§ **Directions for this task**
Of the records that follow, copy only the lines from the line containing "hepatocita, smanjuje kolesterol" to the line containing "oslabljenog imunosustava jer", both included, exactly as written.
------ Data excerpts ------
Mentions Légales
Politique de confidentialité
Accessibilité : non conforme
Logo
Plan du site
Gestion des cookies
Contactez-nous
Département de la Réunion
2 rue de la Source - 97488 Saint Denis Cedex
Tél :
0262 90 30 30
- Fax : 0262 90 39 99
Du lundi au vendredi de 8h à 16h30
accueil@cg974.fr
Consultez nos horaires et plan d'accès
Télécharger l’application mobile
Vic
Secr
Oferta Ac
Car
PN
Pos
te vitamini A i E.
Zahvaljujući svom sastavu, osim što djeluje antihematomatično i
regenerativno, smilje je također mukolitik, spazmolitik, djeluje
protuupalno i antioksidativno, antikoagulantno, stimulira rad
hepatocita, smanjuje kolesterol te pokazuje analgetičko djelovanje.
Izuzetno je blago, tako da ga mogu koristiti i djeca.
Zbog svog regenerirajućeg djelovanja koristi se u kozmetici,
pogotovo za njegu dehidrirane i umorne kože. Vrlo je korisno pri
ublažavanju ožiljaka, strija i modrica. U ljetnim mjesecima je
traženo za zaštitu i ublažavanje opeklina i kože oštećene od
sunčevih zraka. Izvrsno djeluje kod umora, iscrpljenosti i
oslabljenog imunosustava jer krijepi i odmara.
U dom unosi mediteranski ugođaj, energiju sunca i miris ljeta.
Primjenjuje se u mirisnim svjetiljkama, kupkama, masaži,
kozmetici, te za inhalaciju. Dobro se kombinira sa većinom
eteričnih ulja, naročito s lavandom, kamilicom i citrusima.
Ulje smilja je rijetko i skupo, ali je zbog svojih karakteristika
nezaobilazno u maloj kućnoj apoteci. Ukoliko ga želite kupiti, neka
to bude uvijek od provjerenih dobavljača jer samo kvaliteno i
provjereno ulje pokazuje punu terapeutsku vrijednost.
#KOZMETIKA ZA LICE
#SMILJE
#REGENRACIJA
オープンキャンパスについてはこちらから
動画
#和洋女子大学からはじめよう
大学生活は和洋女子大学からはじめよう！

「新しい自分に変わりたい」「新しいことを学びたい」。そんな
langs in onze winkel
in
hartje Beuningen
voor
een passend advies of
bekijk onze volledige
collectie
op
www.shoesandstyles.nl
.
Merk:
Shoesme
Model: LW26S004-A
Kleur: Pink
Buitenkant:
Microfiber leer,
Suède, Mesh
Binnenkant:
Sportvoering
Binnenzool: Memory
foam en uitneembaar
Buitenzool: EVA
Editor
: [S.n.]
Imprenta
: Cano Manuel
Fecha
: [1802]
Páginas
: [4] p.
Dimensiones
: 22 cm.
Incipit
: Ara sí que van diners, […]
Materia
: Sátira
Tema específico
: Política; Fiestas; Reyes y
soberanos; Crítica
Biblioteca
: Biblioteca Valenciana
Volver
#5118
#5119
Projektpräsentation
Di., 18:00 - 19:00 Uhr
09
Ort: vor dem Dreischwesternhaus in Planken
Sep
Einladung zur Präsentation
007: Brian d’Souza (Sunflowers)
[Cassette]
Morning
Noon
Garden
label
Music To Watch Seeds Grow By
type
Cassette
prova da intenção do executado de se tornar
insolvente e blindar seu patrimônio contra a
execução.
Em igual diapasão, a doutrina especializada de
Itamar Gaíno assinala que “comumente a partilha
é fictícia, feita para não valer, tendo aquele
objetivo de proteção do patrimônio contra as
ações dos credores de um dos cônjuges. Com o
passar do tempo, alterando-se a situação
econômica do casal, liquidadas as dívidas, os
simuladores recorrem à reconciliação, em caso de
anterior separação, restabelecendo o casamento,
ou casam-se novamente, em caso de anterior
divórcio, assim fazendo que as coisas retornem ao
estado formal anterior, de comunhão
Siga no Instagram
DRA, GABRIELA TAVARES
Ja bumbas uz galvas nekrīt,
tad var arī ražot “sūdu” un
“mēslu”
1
------
§ **Your solution**
hepatocita, smanjuje kolesterol te pokazuje analgetičko djelovanje.
Izuzetno je blago, tako da ga mogu koristiti i djeca.
Zbog svog regenerirajućeg djelovanja koristi se u kozmetici,
pogotovo za njegu dehidrirane i umorne kože. Vrlo je korisno pri
ublažavanju ožiljaka, strija i modrica. U ljetnim mjesecima je
traženo za zaštitu i ublažavanje opeklina i kože oštećene od
sunčevih zraka. Izvrsno djeluje kod umora, iscrpljenosti i
oslabljenog imunosustava jer krijepi i odmara.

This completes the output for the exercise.